We Found An Neuron in GPT-2

11 Feb 2023 18:27 UTC

LW: 141 AF: 53

Apart Research AI Alignment Jam Interpretability (ML & AI)

We started out with the question: How does GPT-2 know when to use the word "an" over "a"? The choice depends on whether the word that comes after starts with a vowel or not, but GPT-2 can only output one word at a time.

We still don’t have a full answer, but we did find a single MLP neuron in GPT-2 Large that is crucial for predicting the token " an". And we also found that the weights of this neuron correspond with the embedding of the " an" token, which led us to find other neurons that predict a specific token.

Discovering the Neuron

Choosing the prompt

It was surprisingly hard to think of a prompt where GPT-2 would output “ an” (the leading space is part of the token) as the top prediction. Eventually we gave up with GPT-2_small and switched to GPT-2_large. As we’ll see later, even GPT-2_large systematically under-predicts the token “ an”. This may be because smaller language models lean on the higher frequency of " a" to make a best guess. The prompt we finally found that gave a high (64%) probability for “ an” was:

“I climbed up the pear tree and picked a pear. I climbed up the apple tree and picked”

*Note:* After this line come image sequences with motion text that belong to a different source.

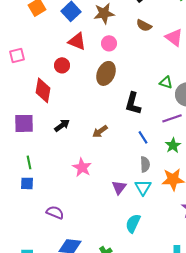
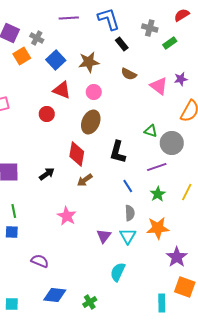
red diamond: (43, 90) -> (77, 154), moved

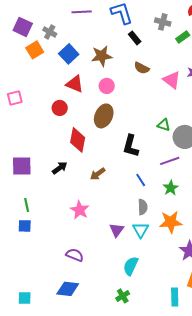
red diamond: (77, 154) -> (78, 140), moved
purple semicircle: (40, 261) -> (75, 255), moved
green cross: (90, 302) -> (123, 296), moved

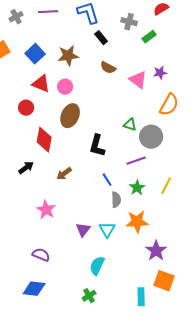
gray cross: (50, 32) -> (16, 17), moved, turned 32
pink circle: (107, 86) -> (65, 87), moved
gray semicircle: (143, 207) -> (116, 200), moved

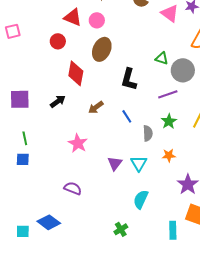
blue line: (107, 180) -> (127, 116), moved
orange star: (137, 222) -> (169, 155), size x0.6
cyan semicircle: (97, 266) -> (141, 199), moved
blue diamond: (34, 289) -> (49, 222), moved, turned 30

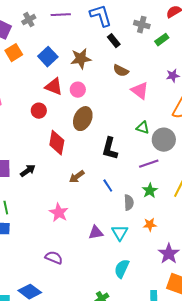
pink triangle: (170, 13) -> (140, 91), moved
black arrow: (58, 101) -> (28, 171), moved
purple triangle: (115, 163) -> (96, 233), turned 42

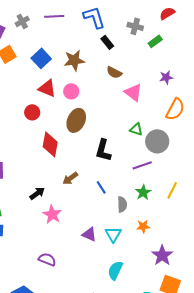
black arrow: (28, 171) -> (37, 193), moved
purple triangle: (96, 233) -> (89, 234), turned 35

The first sentence was necessary to push the model towards an indefinite article — without it the model would make other predictions such as “[picked] up”.

Before we proceed, here’s a quick overview of the transformer architecture. Each attention block and MLP takes input and adds output to the residual stream.

Logit Lens

Using the logit lens technique, we took the logits from the residual stream between each layer and plotted the difference between logit(‘ an’) and logit(‘ a’). We found a big spike after Layer 31’s MLP.

Activation Patching by the Layer

Activation patching is a technique introduced by Meng et. al. (2022) to analyze the significance of a single layer in a transformer. First, we saved the activation of each layer when running the original prompt through the model — the “clean activation”.

We then ran a corrupted prompt through the model:

“I climbed up the pear tree and picked a pear. I climbed up the lemon tree and picked”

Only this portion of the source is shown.